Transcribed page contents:
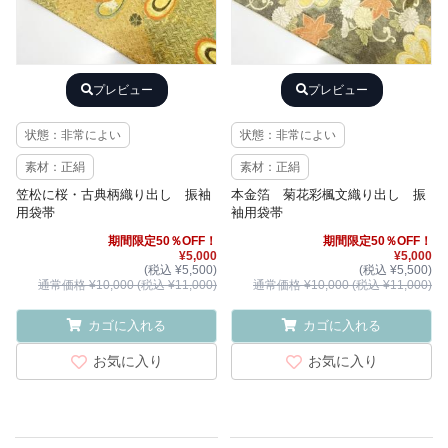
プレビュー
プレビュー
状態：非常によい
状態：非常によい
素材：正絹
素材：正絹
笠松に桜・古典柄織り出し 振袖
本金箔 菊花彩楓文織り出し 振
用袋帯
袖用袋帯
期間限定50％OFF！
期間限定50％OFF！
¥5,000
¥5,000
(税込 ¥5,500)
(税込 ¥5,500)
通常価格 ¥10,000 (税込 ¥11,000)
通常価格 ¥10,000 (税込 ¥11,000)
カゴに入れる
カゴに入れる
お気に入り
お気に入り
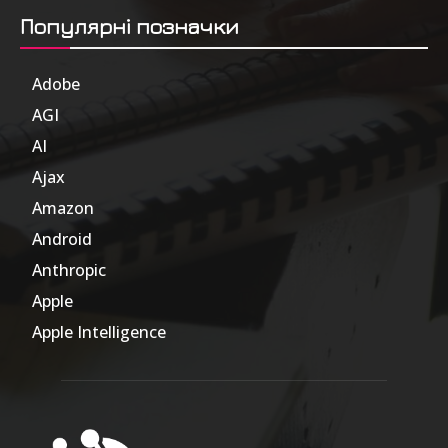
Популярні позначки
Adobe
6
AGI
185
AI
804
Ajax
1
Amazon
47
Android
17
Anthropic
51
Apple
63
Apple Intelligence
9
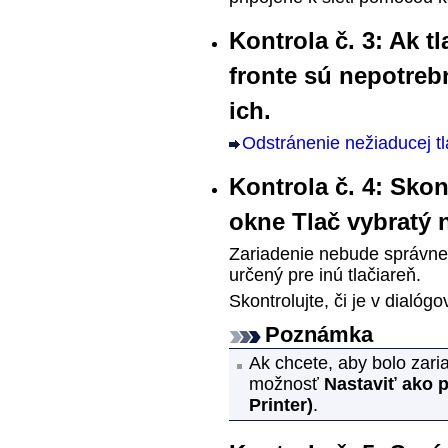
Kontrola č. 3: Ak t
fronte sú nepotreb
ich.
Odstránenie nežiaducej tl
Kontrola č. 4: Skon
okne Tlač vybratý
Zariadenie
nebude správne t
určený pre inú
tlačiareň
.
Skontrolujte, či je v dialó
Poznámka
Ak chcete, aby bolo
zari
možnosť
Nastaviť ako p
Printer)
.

---

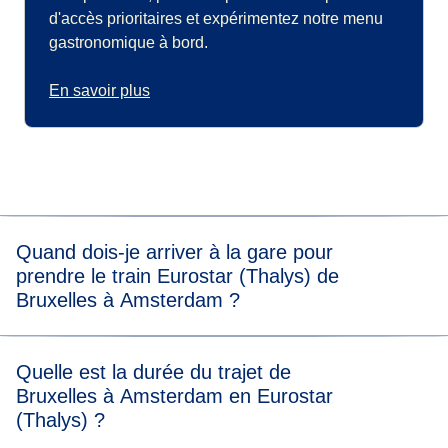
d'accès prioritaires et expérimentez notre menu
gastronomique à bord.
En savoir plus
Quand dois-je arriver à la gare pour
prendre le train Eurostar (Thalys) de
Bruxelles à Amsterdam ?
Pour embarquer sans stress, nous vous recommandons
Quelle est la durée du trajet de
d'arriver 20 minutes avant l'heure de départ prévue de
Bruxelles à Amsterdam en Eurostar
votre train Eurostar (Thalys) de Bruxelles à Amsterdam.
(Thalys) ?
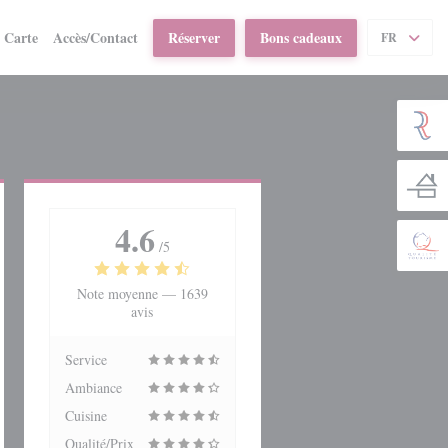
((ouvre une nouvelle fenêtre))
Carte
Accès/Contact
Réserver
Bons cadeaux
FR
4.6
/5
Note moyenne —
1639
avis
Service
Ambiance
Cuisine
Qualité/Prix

==

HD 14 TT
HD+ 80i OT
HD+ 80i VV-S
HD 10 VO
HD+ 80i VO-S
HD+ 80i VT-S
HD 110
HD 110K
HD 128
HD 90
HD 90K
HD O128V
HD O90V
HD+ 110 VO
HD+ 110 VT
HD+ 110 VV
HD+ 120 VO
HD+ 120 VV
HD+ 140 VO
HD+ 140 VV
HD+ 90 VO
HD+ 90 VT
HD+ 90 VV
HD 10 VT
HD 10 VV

→ **Task directions**
Copy out every line in the records where the word "Eurostar" is found.

→ **Written response**
prendre le train Eurostar (Thalys) de
Bruxelles à Amsterdam en Eurostar
votre train Eurostar (Thalys) de Bruxelles à Amsterdam.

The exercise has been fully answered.